In the film, a rock and roll star adopts the secret identity of Rat Pfink to rescue his kidnapped girlfriend. A friend of his adopts the identity of Rat Pfink's sidekick Boo Boo. They use a vehicle named the "Ratcycle" in homage to the Batcycle. The film was reportedly intended as a parody of the campy Batman television series. Rat Pfink is a parody of Batman and Boo Boo is a parody of Batman's sidekick Robin.

==Plot==
After murdering an unnamed woman, the villainous "Chain Gang" targets Cee Bee Beaumont, the girlfriend of rock and roll star Lonnie Lord.

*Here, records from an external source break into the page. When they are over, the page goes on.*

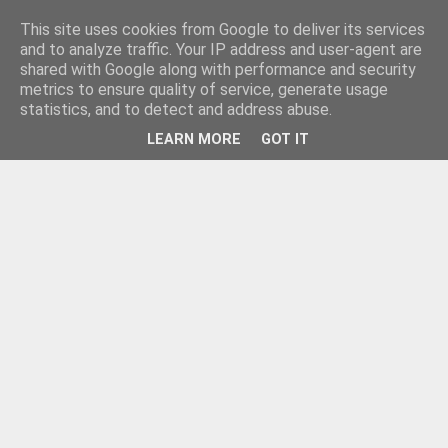
This site uses cookies from Google to deliver its services
and to analyze traffic. Your IP address and user-agent are
shared with Google along with performance and security
metrics to ensure quality of service, generate usage
statistics, and to detect and address abuse.
LEARN MORE
GOT IT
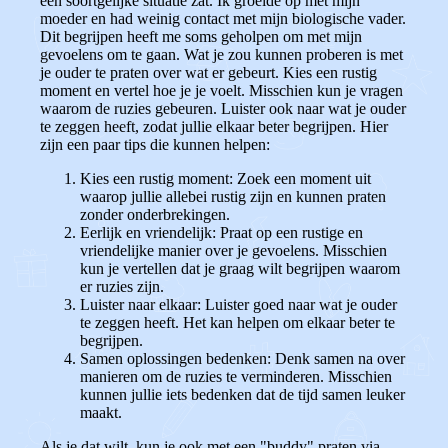
een soortgelijke situatie zat. Ik groeide op met mijn
moeder en had weinig contact met mijn biologische vader.
Dit begrijpen heeft me soms geholpen om met mijn
gevoelens om te gaan. Wat je zou kunnen proberen is met
je ouder te praten over wat er gebeurt. Kies een rustig
moment en vertel hoe je je voelt. Misschien kun je vragen
waarom de ruzies gebeuren. Luister ook naar wat je ouder
te zeggen heeft, zodat jullie elkaar beter begrijpen. Hier
zijn een paar tips die kunnen helpen:
Kies een rustig moment:
Zoek een moment uit
waarop jullie allebei rustig zijn en kunnen praten
zonder onderbrekingen.
Eerlijk en vriendelijk:
Praat op een rustige en
vriendelijke manier over je gevoelens. Misschien
kun je vertellen dat je graag wilt begrijpen waarom
er ruzies zijn.
Luister naar elkaar:
Luister goed naar wat je ouder
te zeggen heeft. Het kan helpen om elkaar beter te
begrijpen.
Samen oplossingen bedenken:
Denk samen na over
manieren om de ruzies te verminderen. Misschien
kunnen jullie iets bedenken dat de tijd samen leuker
maakt.
Als je dat wilt, kun je ook met een "buddy" praten via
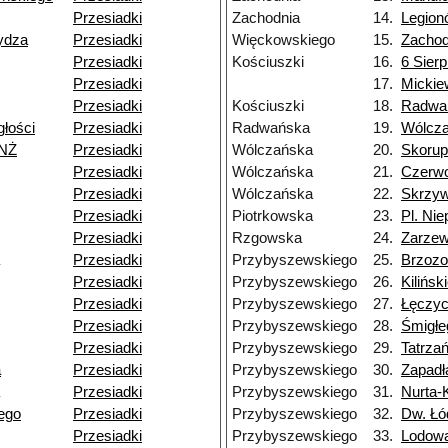
Przesiadki
Zachodnia
14.
Legion
ydza
Przesiadki
Więckowskiego
15.
Zachod
Przesiadki
Kościuszki
16.
6 Sierp
Przesiadki
17.
Mickie
Przesiadki
Kościuszki
18.
Radwa
głości
Przesiadki
Radwańska
19.
Wólcz
 NŻ
Przesiadki
Wólczańska
20.
Skorup
Przesiadki
Wólczańska
21.
Czerw
Przesiadki
Wólczańska
22.
Skrzy
Przesiadki
Piotrkowska
23.
Pl. Nie
Przesiadki
Rzgowska
24.
Zarze
Przesiadki
Przybyszewskiego
25.
Brzoz
Przesiadki
Przybyszewskiego
26.
Kilińsk
Przesiadki
Przybyszewskiego
27.
Łęczy
Przesiadki
Przybyszewskiego
28.
Śmigłe
Przesiadki
Przybyszewskiego
29.
Tatrza
a
Przesiadki
Przybyszewskiego
30.
Zapadł
Przesiadki
Przybyszewskiego
31.
Nurta-
ego
Przesiadki
Przybyszewskiego
32.
Dw. Łó
Przesiadki
Przybyszewskiego
33.
Lodow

The Chain Gang harasses, stalks, and eventually abducts Beaumont.

In order to save his girlfriend, Lord takes on the identity of "Rat Pfink", and his friend, Titus Twimbly, assumes the role of Rat Pfink's sidekick, "Boo Boo". On their Ratcycle, the duo eventually manages to track down the Chain Gang. After a long chase and the resulting confrontation with the gang, Rat Pfink and Boo Boo rescue Beaumont. However, Beaumont is abducted again, this time by "Kogar the Ape", a gorilla that has escaped from a local zoo. Kogar easily knocks out Rat Pfink, but his keeper soon comes and collects the ape. At the end of the film, Lord performs for everyone at a parade held to honor the heroes.

==Cast==
- Carolyn Brandt as Cee Bee Beaumont
- Ron Haydock as Rat Pfink / Lonnie Lord (as Vin Saxon)
- Titus Moede as Boo Boo / Titus Twimbly
- George Caldwell as Linc
- Mike Kannon as Hammer
- James Bowie as Benjie
- Mary Jo Curtis as Irma La Streetwalker
- Keith A. Wester as Cowboy (as Dean Danger)
- Romeo Barrymore as Ape trainer
- Berri Lee as Boy #1 on beach
- Rox Anne as Girl on beach
- Alan Neal as Boy #2 on beach
- Bob Burns as Kogar (as Kogar)
- Larry M. Byrd as Commander Byrdman (uncredited)

==Production==
The film makes a sudden switch in tone and plot after roughly 40 minutes. As originally planned, the film was a straight crime drama titled The Depraved, inspired by Steckler's ex-wife Carolyn, who had been the victim of a series of obscene phone calls. However, during shooting, Steckler decided to make a parody of the campy Batman television series instead. As a result, in the middle of a crime drama, the star of the film steps into the closet with a previously minor character, and they emerge in homemade costumes as "Rat Pfink" and "Boo Boo", who are parodies of Batman and Robin.

==Title==
Why the title is Rat Pfink a Boo Boo and not the more logical Rat Pfink and Boo Boo is the subject of speculation. According to legend, Rat Pfink and Boo Boo was indeed the intended title, but when the artist creating the titles made an error and rendered the "and" as "a", Steckler's budget would not stretch to the $50 needed to fix the mistake. According to Steckler, however, the choice of title was deliberate: "The real story is that my little girl, when we were shooting this one fight scene, kept chanting, 'Rat pfink a boo boo, rat pfink a boo boo...' And that sounded great! But when I tell people the real story, they don't wanna hear it, so you better print the legend."

==Music==
Ron Haydock performs four songs for the film: "I Stand Alone", "Rat Fink", "Runnin' Wild", and "Go Go Party".

==Reception==
TV Guide rated Rat Pfink a Boo Boo 2/4 stars and called it an amateurish film whose "goofy, improvisational good humor makes a lot of it fun to watch". Jackson Griffith of News & Review wrote, "Either Rat Pfink a Boo Boo is a raving pile of crap, or it is some kind of genius filmmaking. I'm inclined to give Steckler the benefit of the doubt." A printed media review is located in Robert Freese's Psychoholics Unanimous.

James Lowder reviewed Rat Pfink a Boo Boo in White Wolf Inphobia #51 (Jan., 1995), rating it a 1 1/2 out of 5 and stated that "Steckler's works reflect his personality and interests. Okay, so that's not much to recommend, but this film has more spirit than such snide, big-budget schlock as The Goonies or most of the pablum pumped out by professional studios such as Full Moon."